───── Dataset records ─────
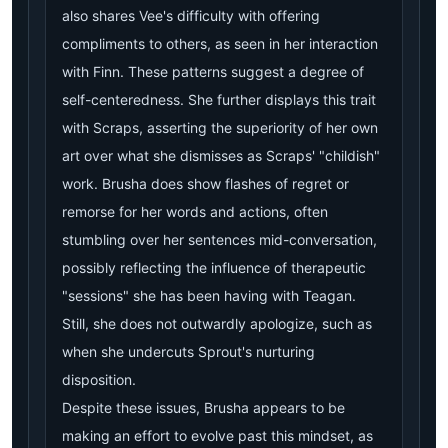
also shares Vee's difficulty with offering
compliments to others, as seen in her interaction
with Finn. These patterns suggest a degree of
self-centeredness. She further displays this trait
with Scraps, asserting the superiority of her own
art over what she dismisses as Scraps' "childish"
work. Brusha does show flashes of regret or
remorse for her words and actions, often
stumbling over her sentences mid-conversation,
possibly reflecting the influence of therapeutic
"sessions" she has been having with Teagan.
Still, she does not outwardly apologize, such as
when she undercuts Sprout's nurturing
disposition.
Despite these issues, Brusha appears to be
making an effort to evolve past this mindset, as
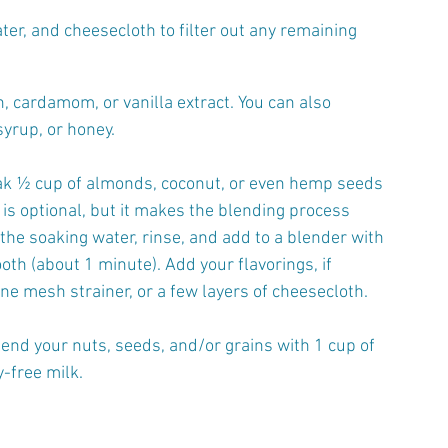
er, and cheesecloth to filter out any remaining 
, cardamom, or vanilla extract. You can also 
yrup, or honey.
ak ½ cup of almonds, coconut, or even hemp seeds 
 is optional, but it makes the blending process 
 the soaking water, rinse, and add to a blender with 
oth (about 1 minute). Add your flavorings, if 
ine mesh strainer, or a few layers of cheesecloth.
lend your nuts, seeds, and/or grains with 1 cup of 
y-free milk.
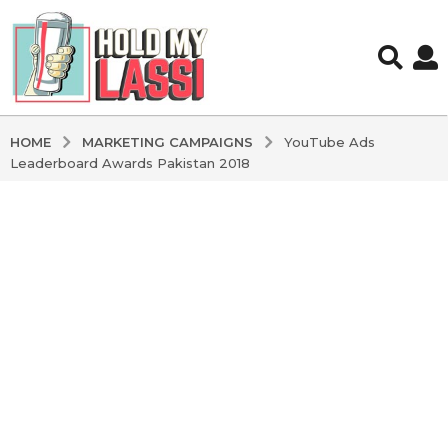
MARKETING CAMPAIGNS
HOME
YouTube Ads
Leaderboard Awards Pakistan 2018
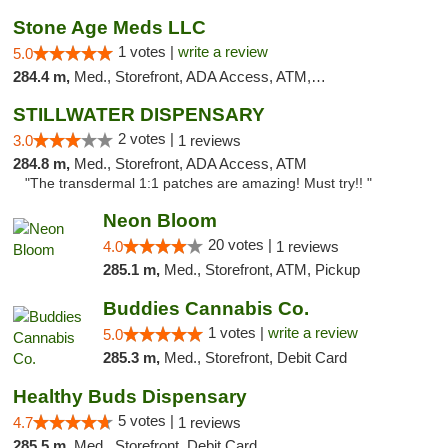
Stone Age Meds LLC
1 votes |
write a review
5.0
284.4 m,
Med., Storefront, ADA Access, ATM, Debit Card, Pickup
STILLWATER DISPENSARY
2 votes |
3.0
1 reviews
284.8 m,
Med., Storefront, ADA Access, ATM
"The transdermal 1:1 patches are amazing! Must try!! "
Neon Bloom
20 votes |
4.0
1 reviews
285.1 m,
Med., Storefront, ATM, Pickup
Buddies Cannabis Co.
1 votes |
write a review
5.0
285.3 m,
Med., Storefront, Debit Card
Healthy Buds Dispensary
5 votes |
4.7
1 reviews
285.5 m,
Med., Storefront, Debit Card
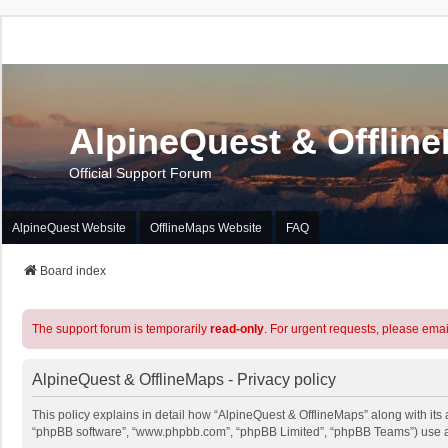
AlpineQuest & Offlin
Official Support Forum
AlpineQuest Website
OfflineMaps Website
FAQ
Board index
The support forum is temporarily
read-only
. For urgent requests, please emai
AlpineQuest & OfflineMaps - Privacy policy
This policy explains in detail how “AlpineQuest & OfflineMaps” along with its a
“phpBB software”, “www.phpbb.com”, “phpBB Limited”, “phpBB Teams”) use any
─────
- [Work to complete] Look through the entries above and copy each line that has "votes" in it.

- [Result of the exercise]
1 votes |
2 votes |
20 votes |
1 votes |
5 votes |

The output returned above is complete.